Pitüiter Beze Etkisi: Alkol alındığında fazla idrar yapma görülür. Fakat bu durum alkolün böbreğe değil, pitüiter beze etkisinden ileri gelir. Alkol pitüiter bezin antidiüretik etkisini baskıya alarak böbreğin daha fazla idrar yapmasına sebep olur.
Sinir Sistemine Etkisi: Alkolün en önemli etkisi beyin üzerinedir. Alkol kana karıştıktan 1-2 saniye sonra beyine gider. Esas olarak merkezî sinir sistemini baskıya almaktadır.
Karaciğere Etkisi: Karaciğerin normalde yaş ağırlığının %3-6 kadarını fosfolipidler, trigliseritler, yağ asitleri, kolesterin, kolesterin esterleri ve yağda eriyen vitaminler meydana getirir. Bunlar karaciğer içerisinde hücrelere iyice dağılmış durumdadırlar.
Karaciğerin alkolün toksik etkisinden korunması için protein dışında riboflavin, nikotinik asit, vitamin B6, folik asit, B 12 gibi vitaminlerin de yeteri kadar alınması gerekmektedir.
Uzun süre alkol alanlarda iki tip karaciğer hastalığı görülmektedir.
1. Akut Alkolik Hepatit: Bu hastalıktaki belirtiler, alkolün direkt toksik etkisine bağlı görülmektedir. İştahsızlık, zayıflama, bulantı, kusma ve karın ağrıları başlıca semptomlardır. Yağlanma akut alkolik hepatitte sık raslanan bir durumdur ve mallory cisimciklerinde görülür.

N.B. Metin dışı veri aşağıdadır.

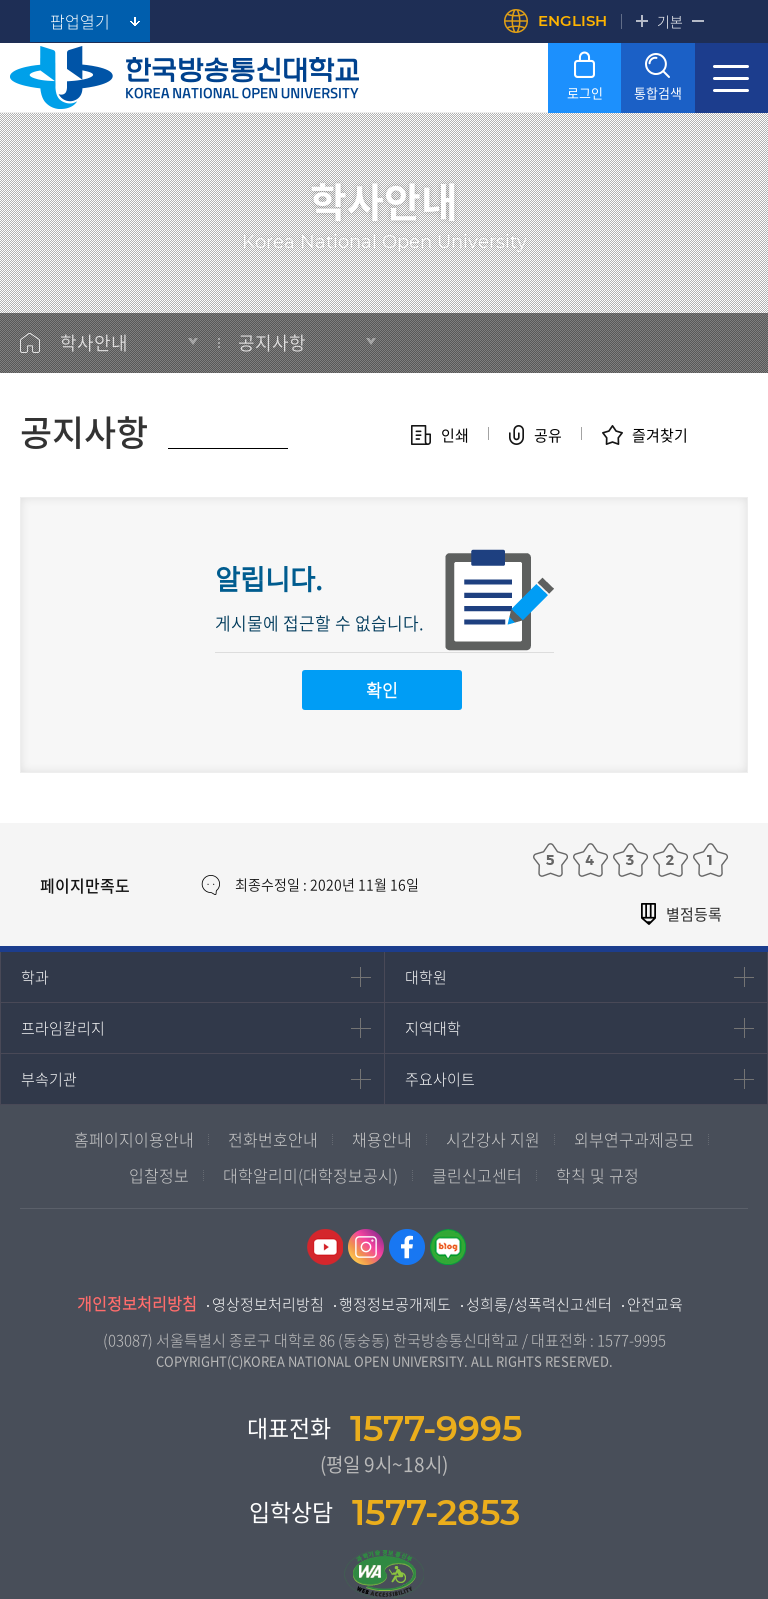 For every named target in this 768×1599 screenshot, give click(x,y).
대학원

2. Alkolik Siroz: Alkolün sirozla ilgisi İsa’dan önceki çağlardan beri bilinmektedir. Alkol ve karaciğer sirozu arasındaki ilginin patojenisi halen tam anlamıyla aydınlanmış değildir. Fazla alkol alanlarda ergeç bir alkolik siroz teşekkül eder, fakat bu yine de alkolün miktarı ve beslenmeye bağlıdır, denmektedir. Alkolik sirozda, karaciğer hücreleri dejenerasyona uğrar. Karaciğer normalden büyüktür, mitokondrilerde şişme ve nötral yağların toplanması olur.
TAVSİYELER
Akol tüketimi esnasında bol miktarda su tüketin. Çünkü alkol diüretik etkisi yaparak sıvı kaybını arttırır. Sıvı elektrolit kaybını en aza indirebilmek için, her kadehinizden bir bardak su içmeye özen gösterin! Hem alkol oranının düşüklüğü hem de antioksidan etkisinden diğerlerine göre daha masum olan şarabı öncelikli olarak tercih edin. Alkol almadan 1-2 saat önce C vitamini almak, içkiyle beraber su tüketmek alkol atılımını hızlandırır. Her şey küçük adımlarla başlar.